Ainsi, les citoyens ont été privés, pour des raisons d’ego présidentiel, auquel, d’ailleurs, ils sont habitués, de suivre cet évènement historique de la Tunisie en gestation dans la réalisation des objectifs de sa Révolution, à cause de la susceptibilité d’

 Un Président qui persiste à se nourrir

De son fonds de commerce ruiné des Droits humains,

Dont l’aura acquise continue à dépérir

Par son oubli de l’a-b-c des Droits humain[4]

Mais le comble, c’est que cela n’a pas empêché notre Président droits-de-l’hommiste (Eh ! Oui !  Il fut, dans une autre vie, Président de la Ligue Tunisienne des Droits de l’Homme) de déclarer, dans son discours, à l’occasion du troisième anniversaire de la Révolution, qui a eu lieu hier mardi 14 janvier 2014 :

« Tout au long de ces trois dernières années (…), nous avons protégé la démocratie. En dépit de toutes les provocations, en dépit de toutes les provocations [nda : oui, expression répétée deux fois], nous n’avons pas mis un seul journaliste en prison (…), au contraire, nous avons été patients et nous avons dit : la liberté et la liberté et la liberté et toujours la liberté [nda : oui, le mot liberté est répété quatre fois], malgré toutes ses difficulté, malgré tous ses problèmes ».

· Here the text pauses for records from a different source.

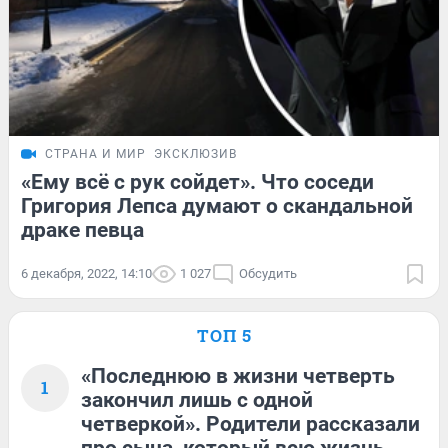
СТРАНА И МИР
ЭКСКЛЮЗИВ
«Ему всё с рук сойдет». Что соседи
Григория Лепса думают о скандальной
драке певца
6 декабря, 2022, 14:10
1 027
Обсудить
ТОП 5
«Последнюю в жизни четверть
1
закончил лишь с одной
четверкой». Родители рассказали
про сына, который всю жизнь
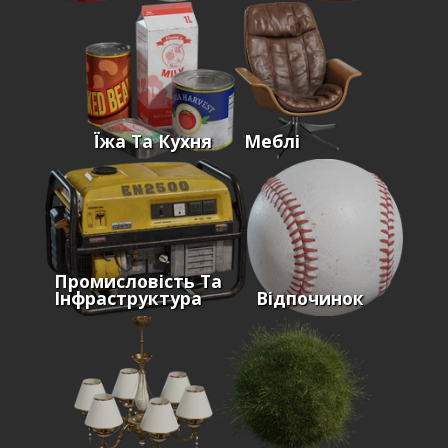
Їжа Та Кухня
Меблі
Промисловість Та
Інфраструктура
Відпочинок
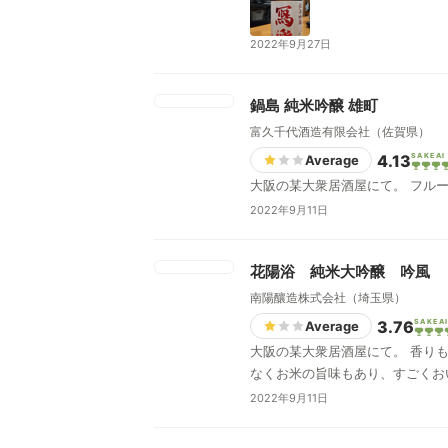
2022年9月27日
鍋島 純米吟醸 雄町
富久千代酒造有限会社（佐賀県）
4.13
SAKEAI
Average
大阪の某大衆居酒屋にて。 フル
2022年9月11日
花陽浴 純米大吟醸 吟風
南陽釀造株式会社（埼玉県）
3.76
SAKEA
Average
大阪の某大衆居酒屋にて。 香り
なくお米の旨味もあり、すごくお
2022年9月11日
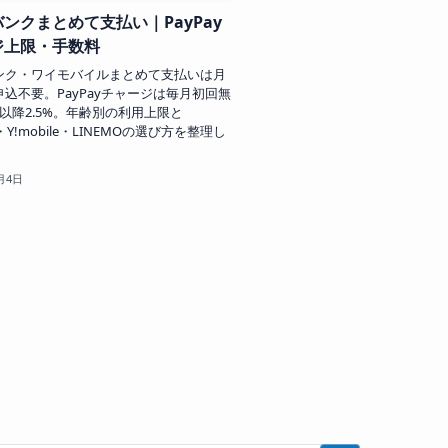
ンクまとめて支払い｜PayPay
ジ上限・手数料
ンク・ワイモバイルまとめて支払いは月
込不要。PayPayチャージは毎月初回無
以降2.5%。年齢別の利用上限と
nk・Y!mobile・LINEMOの選び方を整理し
月4日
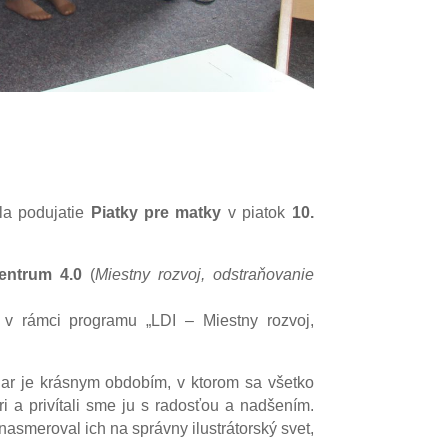
a podujatie
Piatky pre matky
v piatok
10.
centrum 4.0
(
Miestny rozvoj, odstraňovanie
 v rámci programu „LDI – Miestny rozvoj,
Jar je krásnym obdobím, v ktorom sa všetko
i a privítali sme ju s radosťou a nadšením.
 nasmeroval ich na správny ilustrátorský svet,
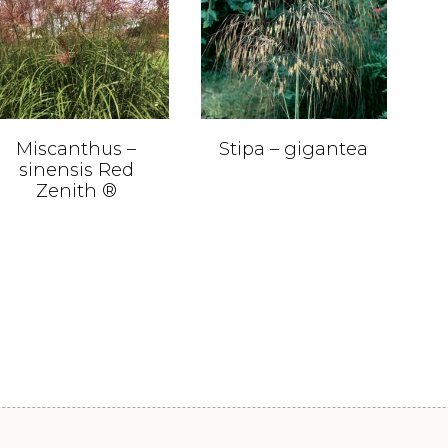
Miscanthus –
Stipa – gigantea
sinensis Red
Zenith ®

Une telle déclaration est inquiétante pour les citoyens que nous sommes, car elle démontre soit que notre président est un virtuose de la mauvaise foi, soit qu’il prend son peuple pour  des imbéciles, soit qu’il est atteint de la maladie d’Alzheimer. En effet,  la liste de contre-exemples  à cette affirmation présidentielle est longue et comprend, en particulier, outre ladite interdiction concernant les journalistes décrite ci-dessus, les faits suivants :

-Le Président Marzouki vient de gracier, à  l’occasion de ce troisième anniversaire de la Révolution,1806 prisonniers et Jabeur Mejri [6],le premier prisonnier d’opinion du contre–Printemps tunisien, n’en fait pas partie ;

– Le Président Marzouki a oublié que le journaliste Zied El Héni a été emprisonné pour délit d’opinion ;

Le Président Marzouki a oublié que l’artiste Nasreddine Shili, pour un simple «lancer d’œuf » dont la cible  était le Ministre de la Culture Mehdi Mabrouk, a été emprisonné avec comme chefs d’inculpation : “conspiration et préméditation d’actes de violences contre un fonctionnaire public,  diffamation, atteinte aux bonnes mœurs et outrage à autrui“.